> [Work item]: Output the listing below exactly, minus its images.

> [Given data]:
..............................
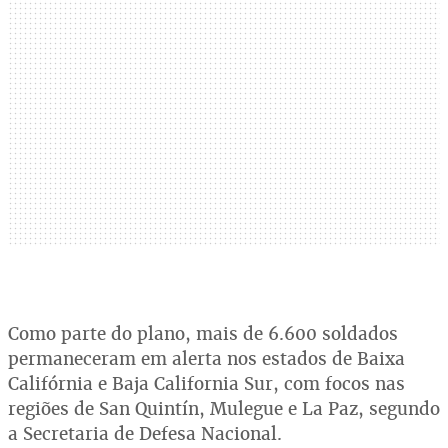
Como parte do plano, mais de 6.600 soldados
permaneceram em alerta nos estados de Baixa
Califórnia e Baja California Sur, com focos nas
regiões de San Quintín, Mulegue e La Paz, segundo
a Secretaria de Defesa Nacional.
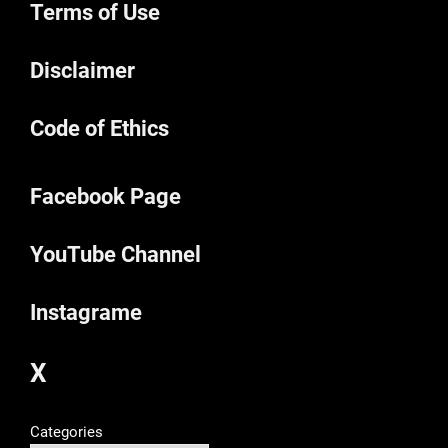
Terms of Use
Disclaimer
Code of Ethics
Facebook Page
YouTube Channel
Instagrame
X
Categories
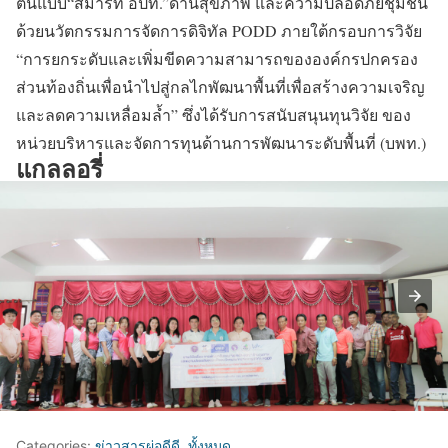
ต้นแบบ“สมาร์ท อปท.”ด้านสุขภาพ และความปลอดภัยชุมชน
ด้วยนวัตกรรมการจัดการดิจิทัล PODD ภายใต้กรอบการวิจัย
“การยกระดับและเพิ่มขีดความสามารถขององค์กรปกครอง
ส่วนท้องถิ่นเพื่อนำไปสู่กลไกพัฒนาพื้นที่เพื่อสร้างความเจริญ
และลดความเหลื่อมล้ำ” ซึ่งได้รับการสนับสนุนทุนวิจัย ของ
หน่วยบริหารและจัดการทุนด้านการพัฒนาระดับพื้นที่ (บพท.)
แกลลอรี่
Categories:
ข่าวสารผ่อดีดี
,
ทั้งหมด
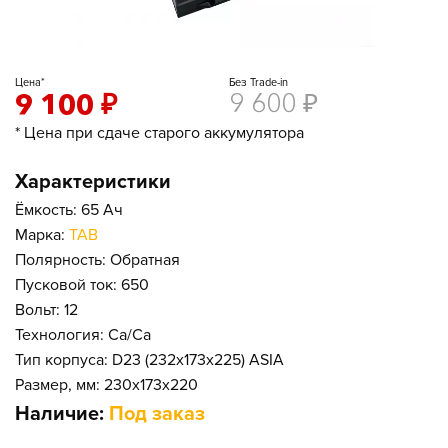
Цена*
Без Trade-in
9 100
₽
9 600
₽
* Цена при сдаче старого аккумулятора
Характеристики
Ёмкость: 65 Ач
Марка:
TAB
Полярность: Обратная
Пусковой ток: 650
Вольт: 12
Технология: Ca/Ca
Тип корпуса: D23 (232x173x225) ASIA
Размер, мм: 230x173x220
Наличие:
Под заказ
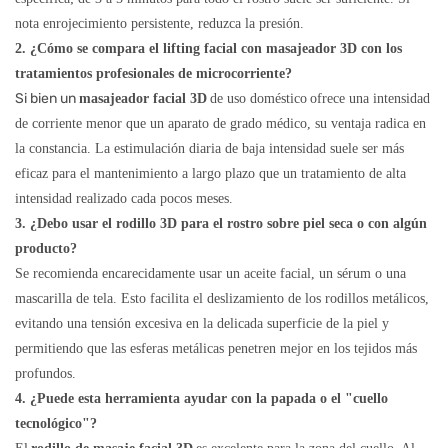
nota enrojecimiento persistente, reduzca la presión.
2. ¿Cómo se compara el lifting facial con masajeador 3D con los
tratamientos profesionales de microcorriente?
Si bien un
masajeador facial 3D
de uso doméstico
ofrece una intensidad
de corriente menor que un aparato de grado médico, su ventaja radica en
la constancia. La estimulación diaria de baja intensidad suele ser más
eficaz para el mantenimiento a largo plazo que un tratamiento de alta
intensidad realizado cada pocos meses.
3. ¿Debo usar el rodillo 3D para el rostro sobre piel seca o con algún
producto?
Se recomienda encarecidamente usar un aceite facial, un sérum o una
mascarilla de tela. Esto facilita el deslizamiento de los rodillos metálicos,
evitando una tensión excesiva en la delicada superficie de la piel y
permitiendo que las esferas metálicas penetren mejor en los tejidos más
profundos.
4. ¿Puede esta herramienta ayudar con la papada o el "cuello
tecnológico"?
..............................
> [Exercise solution]:
Como parte do plano, mais de 6.600 soldados
permaneceram em alerta nos estados de Baixa
Califórnia e Baja California Sur, com focos nas
regiões de San Quintín, Mulegue e La Paz, segundo
a Secretaria de Defesa Nacional.
Terms of Use
Disclaimer
Code of Ethics
Facebook Page
YouTube Channel
Instagrame
X
Categories
ต้นแบบ“สมาร์ท อปท.”ด้านสุขภาพ และความปลอดภัยชุมชน
ด้วยนวัตกรรมการจัดการดิจิทัล PODD ภายใต้กรอบการวิจัย
“การยกระดับและเพิ่มขีดความสามารถขององค์กรปกครอง
ส่วนท้องถิ่นเพื่อนำไปสู่กลไกพัฒนาพื้นที่เพื่อสร้างความเจริญ
และลดความเหลื่อมล้ำ” ซึ่งได้รับการสนับสนุนทุนวิจัย ของ
หน่วยบริหารและจัดการทุนด้านการพัฒนาระดับพื้นที่ (บพท.)
แกลลอรี่
Categories:
ข่าวสารผ่อดีดี
,
ทั้งหมด
Цена*
Без Trade-in
9 100
₽
9 600
₽
* Цена при сдаче старого аккумулятора
Характеристики
Ёмкость: 65 Ач
Марка:
TAB
Полярность: Обратная
Пусковой ток: 650
Вольт: 12
Технология: Ca/Ca
Тип корпуса: D23 (232x173x225) ASIA
Размер, мм: 230x173x220
Наличие:
Под заказ
nota enrojecimiento persistente, reduzca la presión.
2. ¿Cómo se compara el lifting facial con masajeador 3D con los
tratamientos profesionales de microcorriente?
Si bien un
masajeador facial 3D
de uso doméstico
ofrece una intensidad
de corriente menor que un aparato de grado médico, su ventaja radica en
la constancia. La estimulación diaria de baja intensidad suele ser más
eficaz para el mantenimiento a largo plazo que un tratamiento de alta
intensidad realizado cada pocos meses.
3. ¿Debo usar el rodillo 3D para el rostro sobre piel seca o con algún
producto?
Se recomienda encarecidamente usar un aceite facial, un sérum o una
mascarilla de tela. Esto facilita el deslizamiento de los rodillos metálicos,
evitando una tensión excesiva en la delicada superficie de la piel y
permitiendo que las esferas metálicas penetren mejor en los tejidos más
profundos.
4. ¿Puede esta herramienta ayudar con la papada o el "cuello
tecnológico"?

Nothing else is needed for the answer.